Thomas Mann pasó varios años de su juventud envidiando a Goethe, porque había tenido el privilegio de vivir la turbulenta etapa napoleónica que sacudió Europa. Los acontecimientos posteriores le neutralizaron la envidia, y Mann fue testigo nada menos que de dos guerras mundiales. En realidad, no hay época que no resulte apasionante, al margen de la soberbia que tenemos los coetáneos de considerar que el tiempo que vivimos es trascendental. Y estos primeros balbuceos del siglo XXI vienen cargados de retos impresionantes. Desde el incierto futuro del continente africano hasta los desafíos éticos de la biogenética; desde la interrogante del equilibrio mundial tras el desarrollo y despertar de China hasta la evolución de las estaciones espaciales; desde el envejecimiento en Europa hasta la eclosión de la América que habla español y portugués. Incluso a corto plazo hay graves y cercanas cuestiones que merecerían reflexión.

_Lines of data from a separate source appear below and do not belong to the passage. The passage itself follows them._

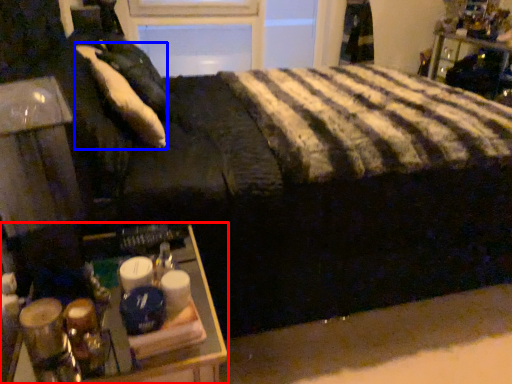 Question: Which object appears closest to the camera in this image, table (highlighted by a red box) or pillow (highlighted by a blue box)?

Choices:
 (A) table
 (B) pillow

Answer: (A) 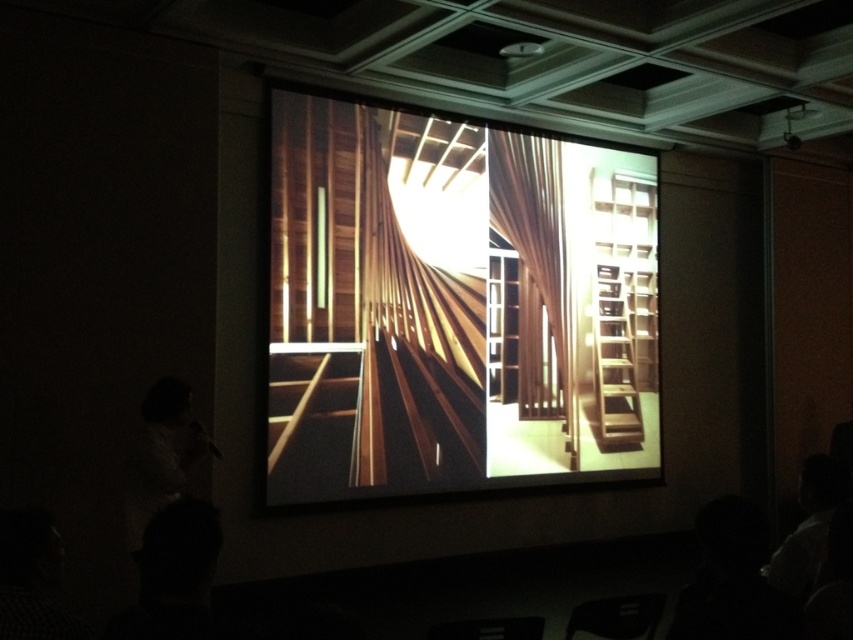 You are an architect reviewing a design displayed on the projection screen during a presentation. You notice two wooden elements labeled wooden slats at center and wooden at center. Which of these two elements appears larger in the design?

The wooden slats at center appears larger than the wooden at center in the design.

You are an architect reviewing a presentation about a wooden structure. The presentation shows wooden stairs at center and wooden at center. Which object in the presentation has a greater width?

The wooden stairs at center has a greater width than wooden at center because the wooden stairs at center surpasses wooden at center in width. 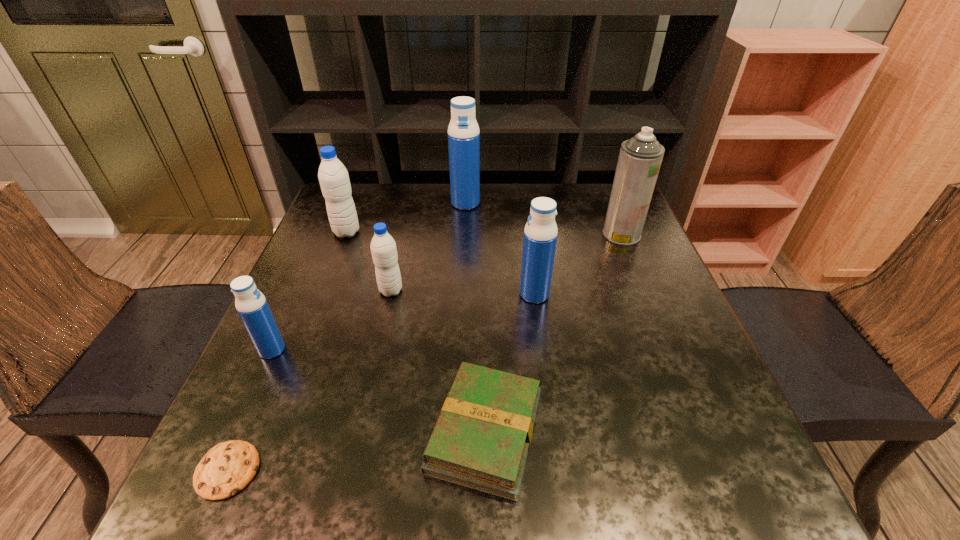 Select which blue water bottle appears as the third closest to the third water bottle from right to left. Please provide its 2D coordinates. Your answer should be formatted as a tuple, i.e. [(x, y)], where the tuple contains the x and y coordinates of a point satisfying the conditions above.

[(463, 131)]

The image size is (960, 540). I want to click on vacant area that satisfies the following two spatial constraints: 1. on the front side of the rightmost object; 2. on the right side of the bigger gray water bottle, so click(346, 234).

The height and width of the screenshot is (540, 960). I want to click on free location that satisfies the following two spatial constraints: 1. on the back side of the nearest blue water bottle; 2. on the right side of the rightmost blue water bottle, so pyautogui.click(x=298, y=294). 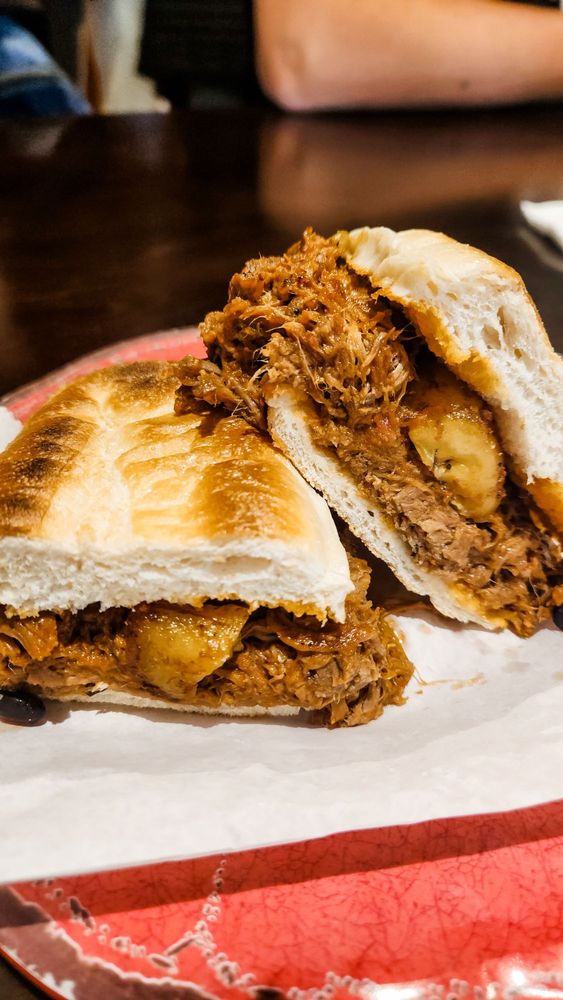 Identify the location of plate. (417, 905). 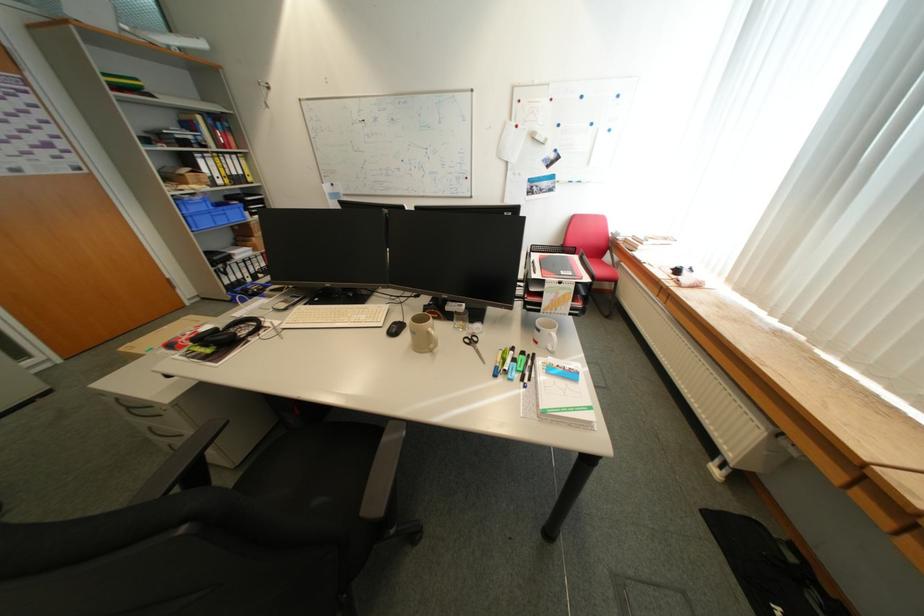 Locate an element on the screen. This screenshot has width=924, height=616. beige coffee mug is located at coordinates (421, 333). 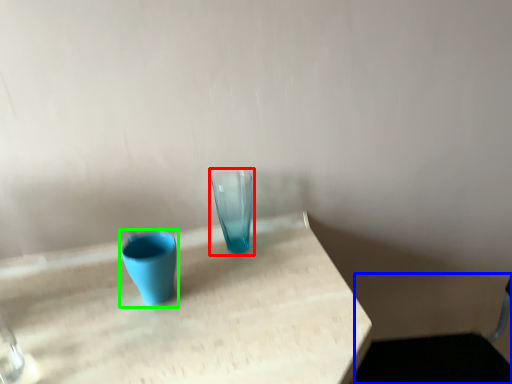 Question: Based on their relative distances, which object is farther from vase (highlighted by a red box)? Choose from swivel chair (highlighted by a blue box) and vase (highlighted by a green box).

Choices:
 (A) swivel chair
 (B) vase

Answer: (A) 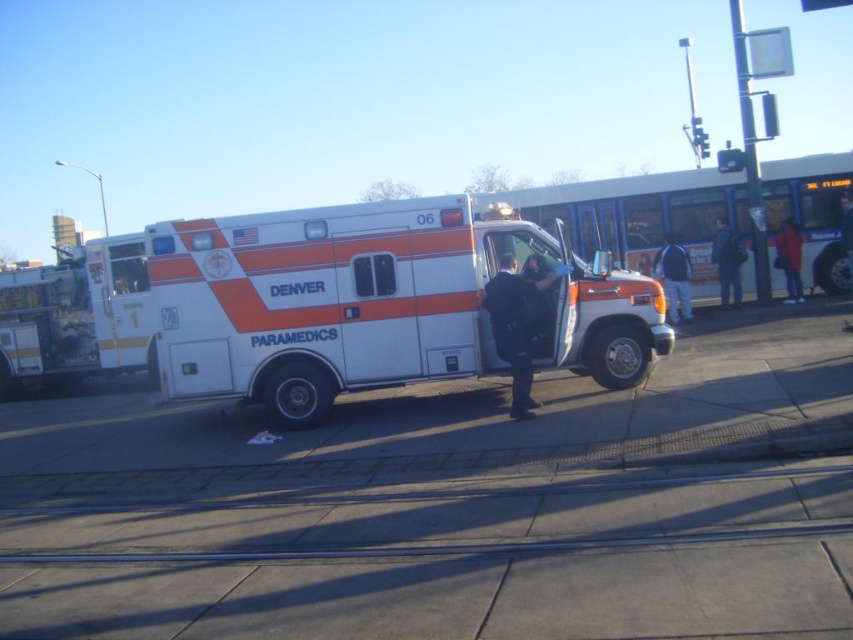 You are a pedestrian at the bus stop and want to walk from point [734,301] to point [793,246]. Which direction should you move relative to the ambulance?

You should move away from the ambulance because point [734,301] is closer to you than point [793,246], which is farther away. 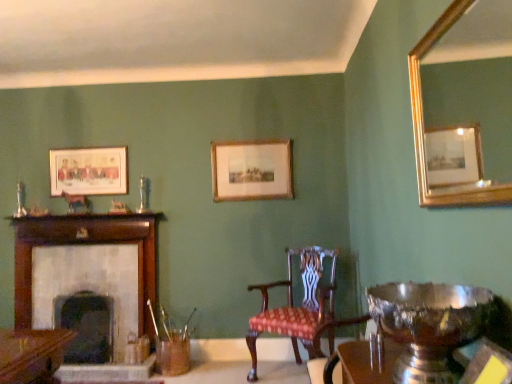 Question: Would you say gold-framed picture at center, acting as the 1th picture frame starting from the front, is inside or outside gold-framed mirror at upper right?

Choices:
 (A) inside
 (B) outside

Answer: (B)

Question: From a real-world perspective, is gold-framed picture at center, acting as the 1th picture frame starting from the front, physically located above or below gold-framed mirror at upper right?

Choices:
 (A) above
 (B) below

Answer: (A)

Question: Estimate the real-world distances between objects in this image. Which object is closer to the dark gray stone fireplace at left, the 1th fireplace in the right-to-left sequence?

Choices:
 (A) white stone fireplace at left, the second fireplace viewed from the right
 (B) gold-framed picture at center, which is the 2th picture frame in left-to-right order
 (C) gold-framed mirror at upper right
 (D) mahogany wood chair at center
 (E) matte wooden picture frame at upper left, the 2th picture frame from the right

Answer: (A)

Question: Which object is the farthest from the mahogany wood chair at center?

Choices:
 (A) dark gray stone fireplace at left, the 1th fireplace in the right-to-left sequence
 (B) matte wooden picture frame at upper left, the 2th picture frame from the right
 (C) white stone fireplace at left, the second fireplace viewed from the right
 (D) gold-framed mirror at upper right
 (E) gold-framed picture at center, which is the 2th picture frame in left-to-right order

Answer: (B) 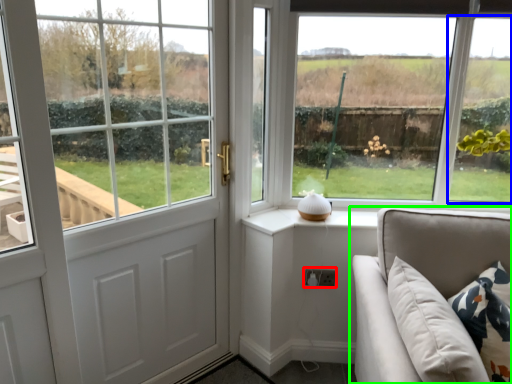 Question: Considering the real-world distances, which object is closest to electric outlet (highlighted by a red box)? window (highlighted by a blue box) or studio couch (highlighted by a green box).

Choices:
 (A) window
 (B) studio couch

Answer: (B) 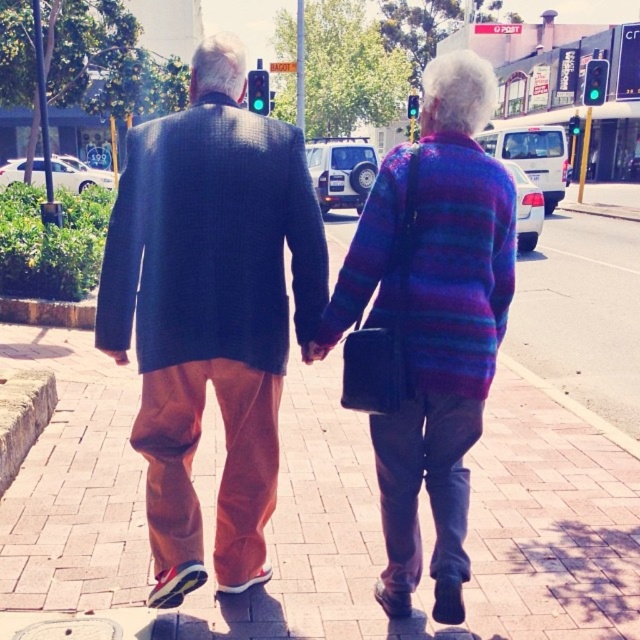 Measure the distance between point (205, 513) and camera.

Point (205, 513) and camera are 11.73 feet apart from each other.

Looking at this image, which is more to the left, brick pavement at center or textured navy blazer at center?

From the viewer's perspective, textured navy blazer at center appears more on the left side.

Which is behind, point (26, 522) or point (193, 536)?

The point (26, 522) is more distant.

Identify the location of brick pavement at center. (476, 477).

Is textured navy blazer at center below purple striped sweater at center?

Actually, textured navy blazer at center is above purple striped sweater at center.

Does textured navy blazer at center have a lesser height compared to purple striped sweater at center?

No, textured navy blazer at center is not shorter than purple striped sweater at center.

Identify the location of textured navy blazer at center. (211, 310).

Is brick pavement at center smaller than purple striped sweater at center?

No.

Measure the distance between brick pavement at center and camera.

The distance of brick pavement at center from camera is 8.28 feet.

Between point (630, 577) and point (456, 310), which one is positioned in front?

Positioned in front is point (456, 310).

Locate an element on the screen. brick pavement at center is located at coordinates (476, 477). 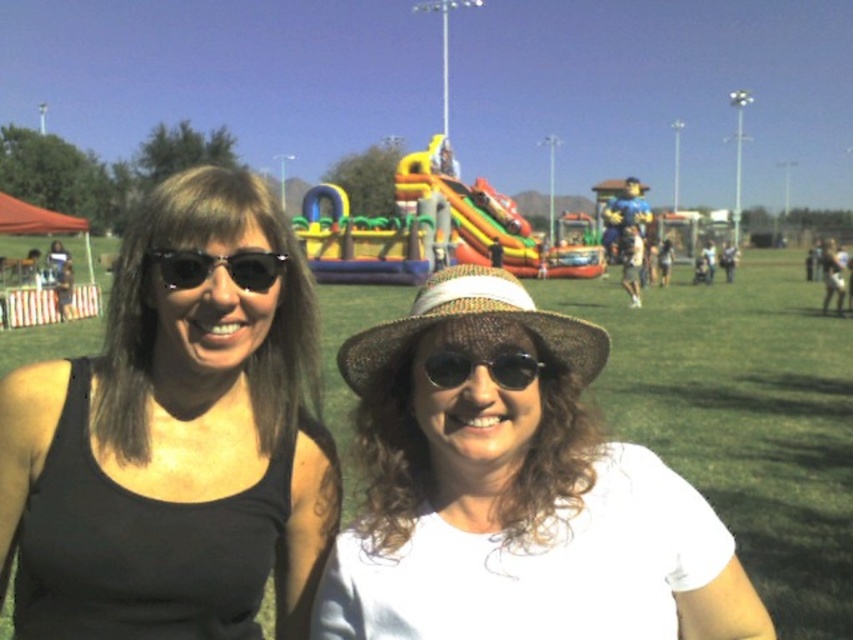 How far apart are black matte tank top at center and black reflective sunglasses at left?

black matte tank top at center and black reflective sunglasses at left are 13.08 inches apart.

Can you confirm if black matte tank top at center is positioned below black reflective sunglasses at left?

Indeed, black matte tank top at center is positioned under black reflective sunglasses at left.

Which is in front, point (30, 397) or point (173, 260)?

Point (173, 260)

Find the location of a particular element. black matte tank top at center is located at coordinates 175,440.

Between black matte tank top at center and white woven hat at center, which one has less height?

white woven hat at center is shorter.

Between black matte tank top at center and white woven hat at center, which one appears on the left side from the viewer's perspective?

From the viewer's perspective, black matte tank top at center appears more on the left side.

The image size is (853, 640). Identify the location of black matte tank top at center. (x=175, y=440).

Can you confirm if black matte tank top at center is positioned below black reflective sunglasses at center?

Yes, black matte tank top at center is below black reflective sunglasses at center.

Is black matte tank top at center taller than black reflective sunglasses at center?

Indeed, black matte tank top at center has a greater height compared to black reflective sunglasses at center.

Between point (45, 472) and point (450, 380), which one is positioned behind?

Positioned behind is point (450, 380).

At what (x,y) coordinates should I click in order to perform the action: click on black matte tank top at center. Please return your answer as a coordinate pair (x, y). This screenshot has height=640, width=853. Looking at the image, I should click on (175, 440). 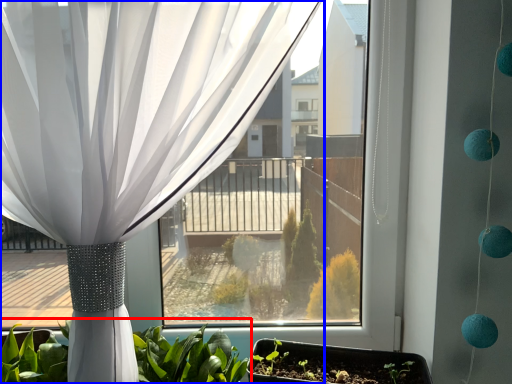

Pues bien, una de las circunstancias más descorazonadoras que existen es comprobar que, en su inmensa mayoría, los políticos están embebidos en sus regates en corto, en sus asambleas de Madrid, en sus autonomías, en las sucesiones internas, o en el lugar que ocuparán en las próximas listas electorales. Hay meteoritos acercándose al planeta, pero los que voluntariamente lo quieren administrar se encuentran enfrascados, jugando a los chinos o discutiendo futilidades. Nos pueden embargar las pensiones, pero los responsables dicen que no hay prisa.

Los políticos no suelen ser muy aficionados a estudiar la Historia. Lo suyo es el presente y lo que podrá suceder la semana siguiente. Pero si le dieran una ojeada a los sucesos pasados comprobarían que cuando los grandes problemas se olvidan y la endogamia doméstica sustituye a la grandeza de los estadistas se suelen producir fenómenos convulsos que tiran las mesas patas arriba, porque se puede olvidar la existencia del agua, pero es imposible evadirse de ella cuando llega en forma de violenta inundación.